É verdade que outros amigos vinham visitar o Arnaldo, mas sempre o escondia dentro da banheira e dizia aos visitantes que ele fôra fazer algum exame no hospital, ou estava na fisioterapia. Mês passado a mãe dele veio. Elogiou muito a minha atitude solícita de estar ajudando de maneira tão desinteressada um amigo.
Quando precisava sair, para as compras, por exemplo, ficava com medo que meu amigo se machucasse e amarrava suas pernas no lustre da sala.
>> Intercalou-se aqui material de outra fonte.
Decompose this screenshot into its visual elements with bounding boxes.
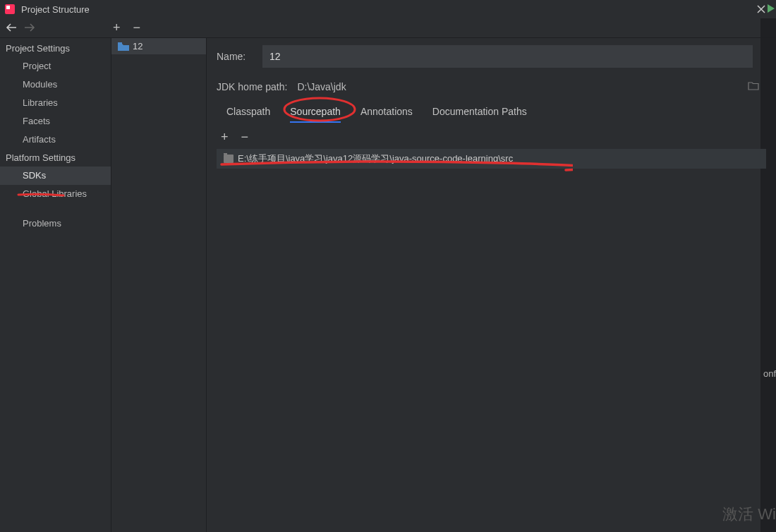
browse-folder-icon[interactable]	[748, 80, 759, 93]
mid-add-button[interactable]: +	[113, 20, 121, 35]
sidebar-item-modules[interactable]: Modules	[0, 75, 111, 94]
tab-annotations[interactable]: Annotations	[360, 106, 413, 123]
right-panel: Name: JDK home path: D:\Java\jdk Classpa…	[207, 38, 776, 532]
sidebar-item-project[interactable]: Project	[0, 57, 111, 75]
add-path-button[interactable]: +	[221, 130, 229, 145]
jdk-home-label: JDK home path:	[217, 81, 287, 92]
sidebar-item-artifacts[interactable]: Artifacts	[0, 131, 111, 149]
tab-documentation-paths[interactable]: Documentation Paths	[432, 106, 527, 123]
svg-rect-1	[6, 6, 10, 9]
source-path-text: E:\练手项目\java学习\java12源码学习\java-source-co…	[238, 152, 513, 165]
name-label: Name:	[217, 51, 255, 62]
side-partial-text: onf	[763, 368, 776, 379]
folder-icon	[224, 155, 234, 163]
source-path-item[interactable]: E:\练手项目\java学习\java12源码学习\java-source-co…	[217, 149, 766, 169]
window-title: Project Structure	[21, 4, 90, 15]
app-icon	[4, 4, 16, 15]
sdk-name-label: 12	[133, 41, 143, 52]
sidebar-item-libraries[interactable]: Libraries	[0, 94, 111, 112]
sidebar-item-facets[interactable]: Facets	[0, 112, 111, 131]
folder-icon	[117, 42, 128, 51]
tab-classpath[interactable]: Classpath	[226, 106, 270, 123]
sdk-list-item[interactable]: 12	[111, 38, 206, 54]
mid-remove-button[interactable]: −	[133, 20, 141, 35]
project-settings-header: Project Settings	[0, 40, 111, 57]
remove-path-button[interactable]: −	[241, 130, 249, 145]
back-arrow-icon[interactable]	[6, 22, 17, 35]
platform-settings-header: Platform Settings	[0, 149, 111, 167]
sidebar-item-sdks[interactable]: SDKs	[0, 167, 111, 185]
sdk-list-panel: 12	[111, 38, 207, 532]
source-path-list: E:\练手项目\java学习\java12源码学习\java-source-co…	[217, 149, 766, 169]
left-panel: Project Settings Project Modules Librari…	[0, 38, 111, 532]
watermark: 激活 Wi	[722, 504, 776, 525]
name-input[interactable]	[262, 45, 753, 68]
tabs-row: Classpath Sourcepath Annotations Documen…	[217, 106, 766, 123]
forward-arrow-icon[interactable]	[24, 22, 35, 35]
run-icon[interactable]	[766, 3, 776, 14]
nav-row: + −	[0, 18, 776, 38]
tab-sourcepath[interactable]: Sourcepath	[290, 106, 341, 123]
titlebar: Project Structure	[0, 0, 776, 18]
sidebar-item-global-libraries[interactable]: Global Libraries	[0, 185, 111, 203]
svg-rect-2	[118, 42, 122, 44]
sidebar-item-problems[interactable]: Problems	[0, 214, 111, 233]
jdk-home-value: D:\Java\jdk	[297, 81, 346, 92]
Colocava um facão preso com chiclete no lustre e avisava a ele que, se balançasse muito, o facão pode cair e ZÁP! Decapitar o Arnaldinho. Meu amigo ficava lá, imóvel, não importava quantas horas eu demorasse. Um dia desses, no mercado, encontrei a noiva dele. Eu lhe disse que estava aproveitando a ida do Arnaldo ao fisioterapeuta para fazer umas compras com o cartão dele. Aliás, nem precisei perguntar a senha, porque é a sua data de aniversário.
Conversa vai, conversa vem, ela disse que precisava me agradecer de uma forma especial, toda a atenção dedicada ao Arnaldo e acabamos em um motel. Passamos a noite juntos. Foi maravilhoso... Ela é demais! Quando lembrei do Arnaldo, já haviam se passado dezoito horas, mas ele estava lá, impávido e faminto!
Para compensá-lo, dei-lhe o dobro de feijão, enquanto contava a maneira delicada que a Priscila encontrou de me agradecer. E ele só:
- Nã-nã-nã...
Que tanto queria dizer:
- Não, meu amigo! Não tenho palavras para agradecer o que está fazendo por mim e pela minha noiva, que está tão solitária...
Mas também queria dizer:
- Não, meu amigo! Não demore a colocar uma colher desse maravilhoso feijão na minha boca!
Os médicos prescreveram apenas dois meses de gesso para Arnaldo. Por minha conta, prorroguei o prazo para seis meses, de início, mas achei que ele precisava de um pouco mais de repouso e continuei tratando dele. Entretanto, no oitavo mês, algo aconteceu. Arnaldo agora estava gordo, bem barrigudo. Feijão engorda, sabiam? Eu estava voltando das compras, quando vi um carro da polícia defronte ao prédio. Desconfiado, fui até um telefone e liguei para o apartamento do Arnaldo. Uma voz estranha atendeu e desliguei.
      Entristecido, pensei:
- É! Ele não precisa mais da minha ajuda.
Fui para a rodoviária e comprei uma passagem para fora da cidade. Algum tempo depois, empregado em uma fazenda, o Arnaldo me encontrou. Não sei como conseguiu. Me amarrou em uma cama, deixando apenas uma das mãos livres, colocou um laptop ao meu lado e mandou que escrevesse porque o tratei daquele jeito. É o que estou fazendo nesse momento, enquanto sinto um cheiro de feijão vindo da cozinha...
J. Miguel (16 Jan 2005)


Biografia:
"Fazer chorar é fácil; desafio mesmo é fazer rir."